I believe that people aren't your greatest assets, they are your only assets. My platform and background for leadership has always been grounded in authenticity to who I am and centered on diversity and inclusion. I immigrated to the US from Chile when I was 10 years old and so I know the power and beauty that comes from leaning into what makes you different from other people, and that's what I want every person in my marketing organization to feel – the value in bringing their most authentic self to work every day. The way our employees feel when they show up for themselves authentically is how they will also show up for our customers, and strong relationships drive growth.
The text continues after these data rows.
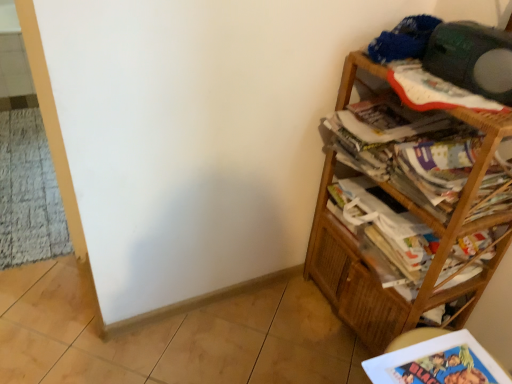 Question: From the image's perspective, is wooden bookcase at right positioned above or below printed paper magazine at right, the 1th magazine when ordered from bottom to top?

Choices:
 (A) below
 (B) above

Answer: (B)

Question: From a real-world perspective, is wooden bookcase at right physically located above or below printed paper magazine at right, the 2th magazine positioned from the top?

Choices:
 (A) above
 (B) below

Answer: (A)

Question: Estimate the real-world distances between objects in this image. Which object is closer to the printed paper magazine at right, the 2th magazine positioned from the top?

Choices:
 (A) wooden bookcase at right
 (B) white glossy book at lower right
 (C) green matte speaker at upper right
 (D) printed paper magazine at right, positioned as the second magazine in bottom-to-top order

Answer: (A)

Question: Which of these objects is positioned closest to the wooden bookcase at right?

Choices:
 (A) green matte speaker at upper right
 (B) printed paper magazine at right, the first magazine when ordered from top to bottom
 (C) white glossy book at lower right
 (D) printed paper magazine at right, the 2th magazine positioned from the top

Answer: (D) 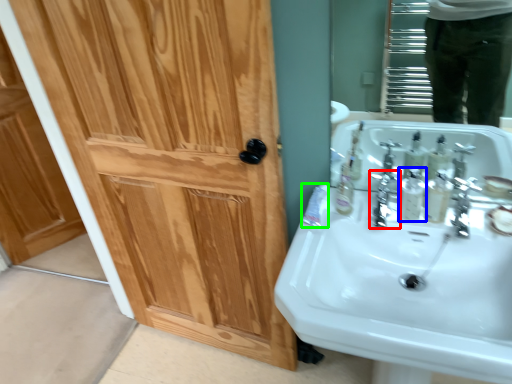 Question: Which object is the farthest from plumbing fixture (highlighted by a red box)? Choose among these: mouthwash (highlighted by a blue box) or toothpaste (highlighted by a green box).

Choices:
 (A) mouthwash
 (B) toothpaste

Answer: (B) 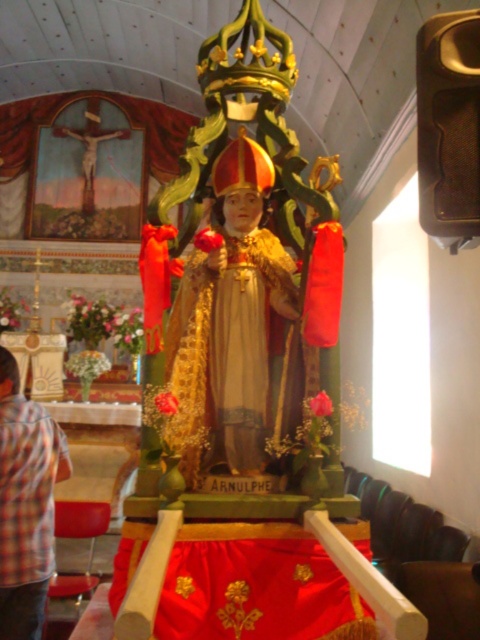 You are an interior designer assessing the space in the church. You need to determine if the plaid shirt at lower left can be placed on the gold textured statue at center without overlapping. Can it fit based on their widths?

The gold textured statue at center is wider than the plaid shirt at lower left. Since the statue is wider, the plaid shirt can be placed on it without overlapping as long as the shirt is positioned within the statue base.

You are standing in the church and want to take a photo of the gold textured statue at center. If you are positioned at point 0.5, 0.5, which direction should you move to get a better view?

Since the gold textured statue at center is located at point (230, 321), you are very close to the statue. To get a better view, you might want to move slightly upwards or downwards to adjust your angle, as the statue is almost directly in front of you. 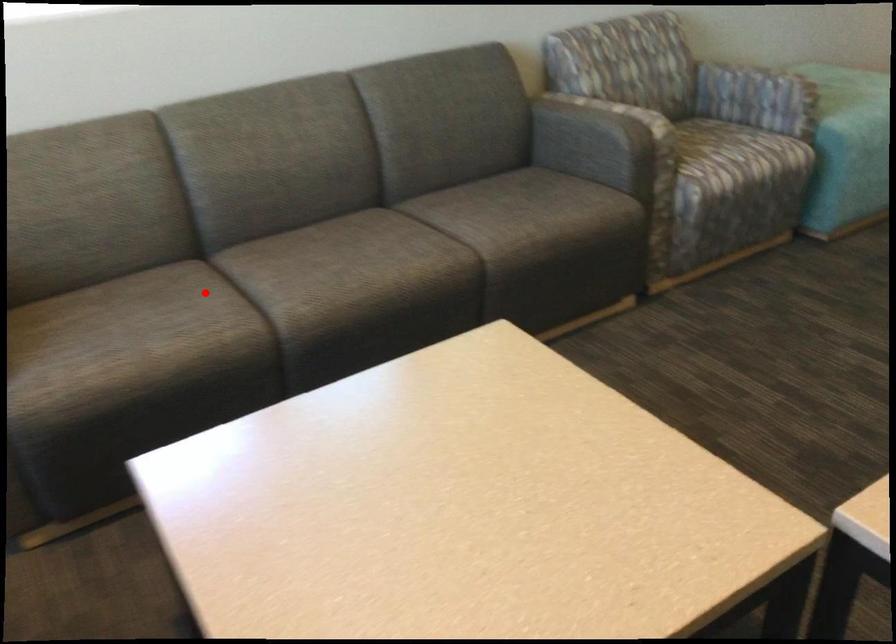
I think this is especially true in light of a world forever changed by the pandemic. Living through such an unprecedented time has reinforced that we are all humans. We can't lead or care for one another without empathy and I think leaders everywhere have been reminded of this.

What’s the best leadership advice you’ve received?
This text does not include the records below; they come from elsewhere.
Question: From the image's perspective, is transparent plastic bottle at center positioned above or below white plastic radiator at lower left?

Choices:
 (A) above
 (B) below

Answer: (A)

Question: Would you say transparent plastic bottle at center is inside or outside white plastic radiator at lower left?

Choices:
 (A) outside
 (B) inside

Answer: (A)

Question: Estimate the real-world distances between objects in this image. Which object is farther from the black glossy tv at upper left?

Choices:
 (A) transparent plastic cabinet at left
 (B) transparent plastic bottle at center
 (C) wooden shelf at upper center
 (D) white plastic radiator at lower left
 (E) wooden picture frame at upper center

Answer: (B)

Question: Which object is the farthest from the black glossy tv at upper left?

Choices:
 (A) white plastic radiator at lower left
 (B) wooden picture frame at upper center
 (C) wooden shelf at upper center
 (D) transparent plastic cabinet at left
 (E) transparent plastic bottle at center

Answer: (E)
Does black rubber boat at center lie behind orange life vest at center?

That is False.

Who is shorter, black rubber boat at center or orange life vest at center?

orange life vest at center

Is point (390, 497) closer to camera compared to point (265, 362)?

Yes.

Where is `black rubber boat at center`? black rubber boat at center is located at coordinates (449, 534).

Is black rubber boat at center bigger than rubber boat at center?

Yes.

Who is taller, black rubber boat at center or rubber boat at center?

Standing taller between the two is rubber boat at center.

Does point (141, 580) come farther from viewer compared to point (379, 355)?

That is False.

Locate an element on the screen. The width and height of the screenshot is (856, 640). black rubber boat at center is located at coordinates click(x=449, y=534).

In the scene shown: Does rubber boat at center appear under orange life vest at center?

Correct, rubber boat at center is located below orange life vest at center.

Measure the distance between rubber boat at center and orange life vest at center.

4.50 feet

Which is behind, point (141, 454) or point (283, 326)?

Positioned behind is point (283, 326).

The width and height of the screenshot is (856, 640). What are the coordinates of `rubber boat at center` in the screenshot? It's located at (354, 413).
When I was growing up as an immigrant in North Carolina, I often wanted to be just like everyone else. But my mother always told me: Be unique, be memorable – you have an authentic view and experience of the world that no one else will ever have, so don't try to be anyone else but you.

What does success look like to you?

I think the concept of success is multi-faceted. From a career perspective, being in a job where you're respected and appreciated, and where you can see how your contributions are providing value by motivating your teams to be better – that's success! From a personal perspective, there is no greater accomplishment than investing in the next generation. I love mentoring younger professionals – they are the future. I want my legacy as a leader to include providing value in work culture, but also in leaving a personal impact on the lives of professionals who will carry the workforce forward. Finding a position in life with a job and company that offers me a chance at all of that is what success looks like to me.

What advice would you give to your younger self just starting out in the industry?

I've always been a naturally curious person and it's easy for me to over-commit to projects that pique my interest. I've learned over years of practice how to manage that, so to my younger self I’d say… prioritize the things that are most important, and then become amazing at those things.